Most of the EM residents I've had in my OR seem fairly enthusiastic. Then some others show up conveniently right as you've pushed induction meds and say "I'm here for the tube" without any prior engagement.

I am very happy to work with the enthusiastic bunch. I think they like to learn about the whole perioperative mentality and patient physiology, aside from the procedural stuff. Luckily this is most of them.

The "I'm here for the tube" folks I just turn away.

PS Where's the anesthesia rotation for "I'm just here some chest tubes" in the ED?
 
from my experience since we get EM pgy1 rotators, i teach them airway stuff. they are eager to learn. i let them intubate and place LMAs. decent residents. unfortunately, after they go back to EM, i think their attendings teach them differently, and the stuff they learn on anesthesia is often lost.
All you can do is try when they are with you. Not write them off as some people are doing on here.
 
Most of the EM residents I've had in my OR seem fairly enthusiastic. Then some others show up conveniently right as you've pushed induction meds and say "I'm here for the tube" without any prior engagement.
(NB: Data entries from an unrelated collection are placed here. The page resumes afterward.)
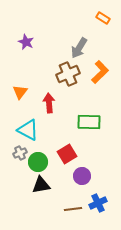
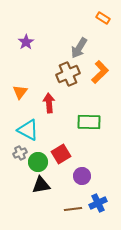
purple star: rotated 14 degrees clockwise
red square: moved 6 px left
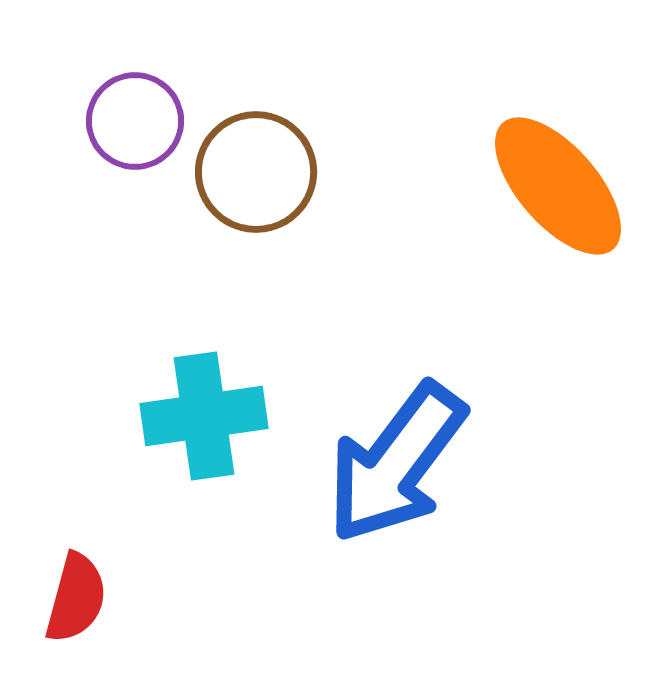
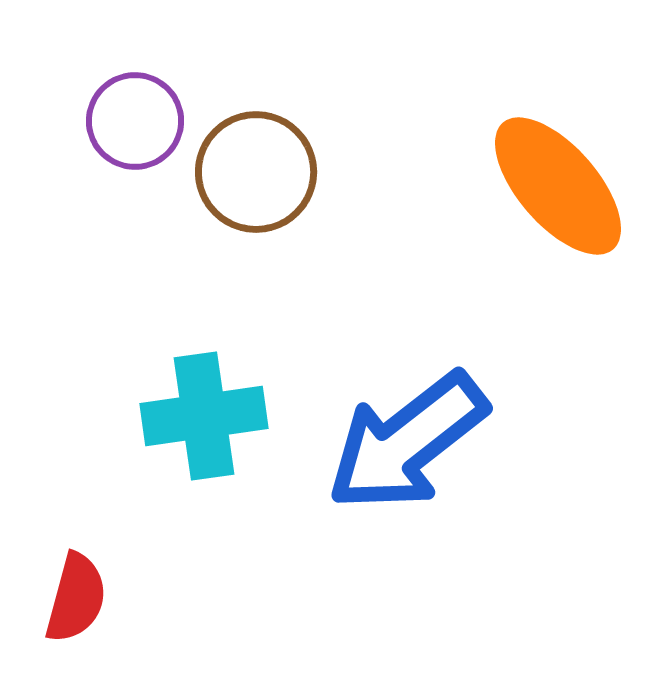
blue arrow: moved 11 px right, 21 px up; rotated 15 degrees clockwise
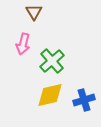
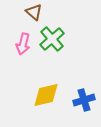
brown triangle: rotated 18 degrees counterclockwise
green cross: moved 22 px up
yellow diamond: moved 4 px left
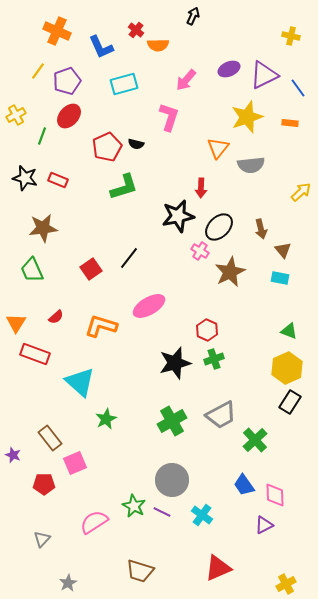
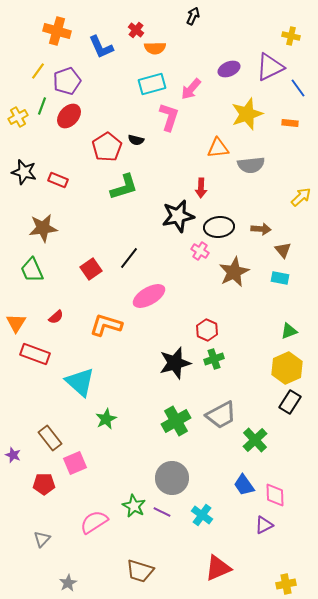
orange cross at (57, 31): rotated 8 degrees counterclockwise
orange semicircle at (158, 45): moved 3 px left, 3 px down
purple triangle at (264, 75): moved 6 px right, 8 px up
pink arrow at (186, 80): moved 5 px right, 9 px down
cyan rectangle at (124, 84): moved 28 px right
yellow cross at (16, 115): moved 2 px right, 2 px down
yellow star at (247, 117): moved 3 px up
green line at (42, 136): moved 30 px up
black semicircle at (136, 144): moved 4 px up
red pentagon at (107, 147): rotated 8 degrees counterclockwise
orange triangle at (218, 148): rotated 45 degrees clockwise
black star at (25, 178): moved 1 px left, 6 px up
yellow arrow at (301, 192): moved 5 px down
black ellipse at (219, 227): rotated 40 degrees clockwise
brown arrow at (261, 229): rotated 72 degrees counterclockwise
brown star at (230, 272): moved 4 px right
pink ellipse at (149, 306): moved 10 px up
orange L-shape at (101, 326): moved 5 px right, 1 px up
green triangle at (289, 331): rotated 42 degrees counterclockwise
green cross at (172, 421): moved 4 px right
gray circle at (172, 480): moved 2 px up
yellow cross at (286, 584): rotated 18 degrees clockwise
I am very happy to work with the enthusiastic bunch. I think they like to learn about the whole perioperative mentality and patient physiology, aside from the procedural stuff. Luckily this is most of them.

The "I'm here for the tube" folks I just turn away.

PS Where's the anesthesia rotation for "I'm just here some chest tubes" in the ED?
I know right. We clearly missed that rotation. Haha.
 
I still remember the bias against anesthesia by the pulm/crit care docs during our ICU rotations in residency. I was actually treated better and given more independence as a prelim medicine intern at a different institution. Even more recently the CC docs had something against my previous group and would write us up. Funny that they still call us to help with the airway when they’re not comfortable though. Ash holes.
 
I still remember the bias against anesthesia by the pulm/crit care docs during our ICU rotations in residency. I was actually treated better and given more independence as a prelim medicine intern at a different institution. Even more recently the CC docs had something against my previous group and would write us up. Funny that they still call us to help with the airway when they’re not comfortable though. Ash holes.
Ash holes is right. So many of them really think they are so much better than everyone else.
 
Yeah I don't know what it is about other specialty that like to crap on us but then sing our praises when we bail them out of sticky situations

Remember how everyone talked crap about psych, and then everyone realized that they're actually living in the promised land.

Sadly the promised land anesthesia ain't.
 
By "approach a difficult airway", I would hope you mean "recognize a difficult airway" so they can use a phone to call anesthesia before pushing 100 of Roc and knocking out some teeth.
Many hospitals, most smaller ones, don't have anesthesia in house and rely on the ER doc to run all codes and airways. I know, I was one....
And I learned after switching specialties being a really good ER airway specialist is not a really good Anesthesiologist airway specialist. Same for "sedationist."

So to repeat the others here, as much teaching and experience with airways and sedation would be a good top priority.